Hiya. Just had first habitation service on our year old motorhome and water has been getting in through the joins on the roof. Under warranty so we are covered for this but should we be worried about problems in the future. Dont know exactly how its going to be fixed or how long it will take. Has anyone else had this problem? Appreciate your replies. Jen


----------



## jenspen (Jun 14, 2008)

Hiya. Its a Compass Avantgarde 140. Jen


----------



## jenspen (Jun 14, 2008)

Hiya . Just hoping they can sort it quickly so we can go away. Trouble is our dealer is a 300 mile round trip! So hope they will only need one day to do the work. Once we get it sorted may think of selling it anyway.
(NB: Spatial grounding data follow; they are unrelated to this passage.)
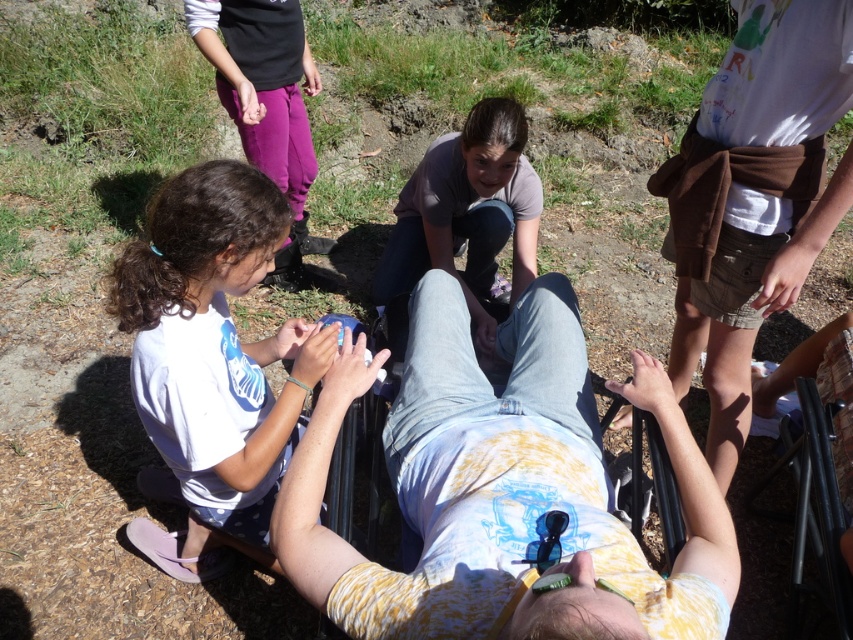 Based on the scene described, can you determine the spatial relationship between the denim jeans at center and the white matte shirt at center?

The denim jeans at center is above the white matte shirt at center.

From the picture: You are a photographer setting up for a group photo. You need to ensure that the denim jeans at center and the matte gray shirt at center are both visible in the shot. Based on their positions, which one should you focus on first to make sure they are both in frame?

The denim jeans at center is located below the matte gray shirt at center. To ensure both are visible, focus on the matte gray shirt at center first as it is higher up, then adjust the frame to include the denim jeans at center below it. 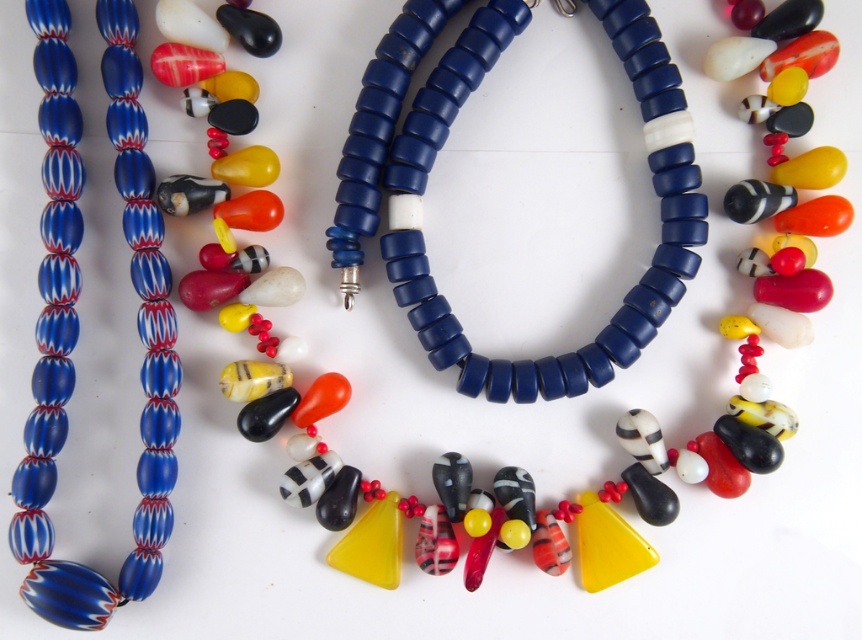 Question: Which point is closer to the camera?

Choices:
 (A) blue marbled beads at left
 (B) blue matte beads at center

Answer: (A)

Question: Does blue matte beads at center have a greater width compared to blue marbled beads at left?

Choices:
 (A) no
 (B) yes

Answer: (B)

Question: Does blue matte beads at center appear on the left side of blue marbled beads at left?

Choices:
 (A) no
 (B) yes

Answer: (A)

Question: Can you confirm if blue matte beads at center is positioned to the left of blue marbled beads at left?

Choices:
 (A) no
 (B) yes

Answer: (A) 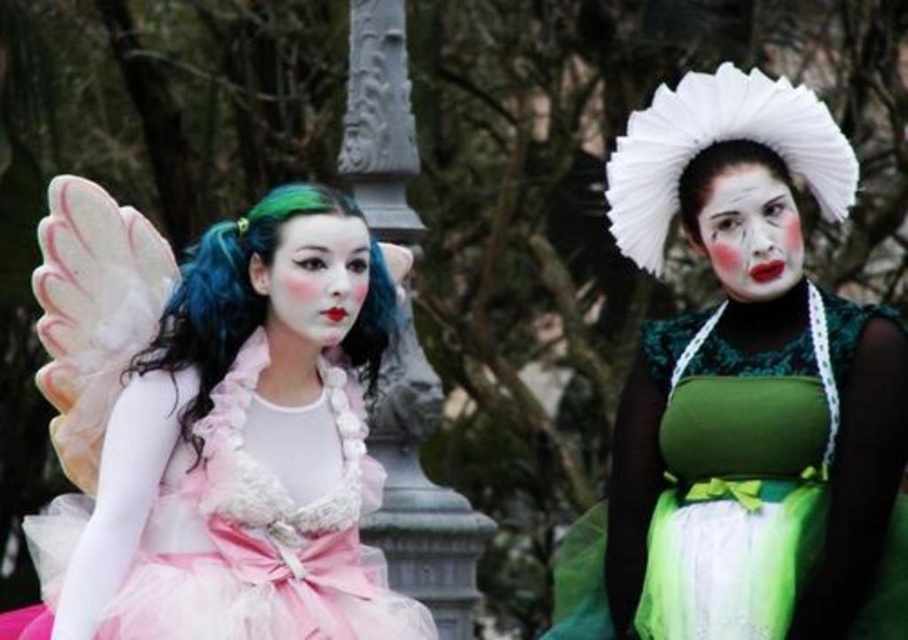 You are a photographer taking a picture of the two people in the scene. You want to ensure that the matte pink tulle dress at left and the matte white face at center are both clearly visible in the frame. Based on their positions, which one should you focus on first to ensure proper focus?

The matte pink tulle dress at left is located below the matte white face at center. To ensure both are in focus, you should focus on the matte white face at center first since it is closer to the camera, allowing the matte pink tulle dress at left to fall within the depth of field.

You are a photographer setting up a shoot for a fashion magazine. You need to ensure that the matte pink tulle dress at left and the green silky wig at left are both visible in the frame. Given their sizes, which object should you prioritize positioning closer to the camera to ensure it doesn

The matte pink tulle dress at left is wider than the green silky wig at left. To ensure both are visible, prioritize positioning the wider matte pink tulle dress at left closer to the camera since its larger size might require more space in the frame.

You are a photographer setting up a camera to capture both the matte pink tulle dress at left and the matte white face at center in the same frame. Based on their sizes, which object should you focus on first to ensure both are in the frame?

The matte pink tulle dress at left is wider than the matte white face at center, so you should focus on the matte pink tulle dress at left first to ensure both fit in the frame.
Jen


----------



## Deleted member 775 (Jun 14, 2008)

looks like if you keep it you could be looking at troubles in the future, but it is disgusting that a new van is suffering with a potential serious fault  so early in its life.hope you get it sorted .


----------



## Deleted member 775 (Jun 15, 2008)

***** said:


> Water ingress is never an easy problem to sort out as where it first comes into the van, may not be where it ends up.
> Every little part that it has been to needs replacing.
> You can only get away with drying if MARINE grade materials have been used.
> AS mandrake has said it is pretty disgusting and if I were you I would try to get my money back.
> ...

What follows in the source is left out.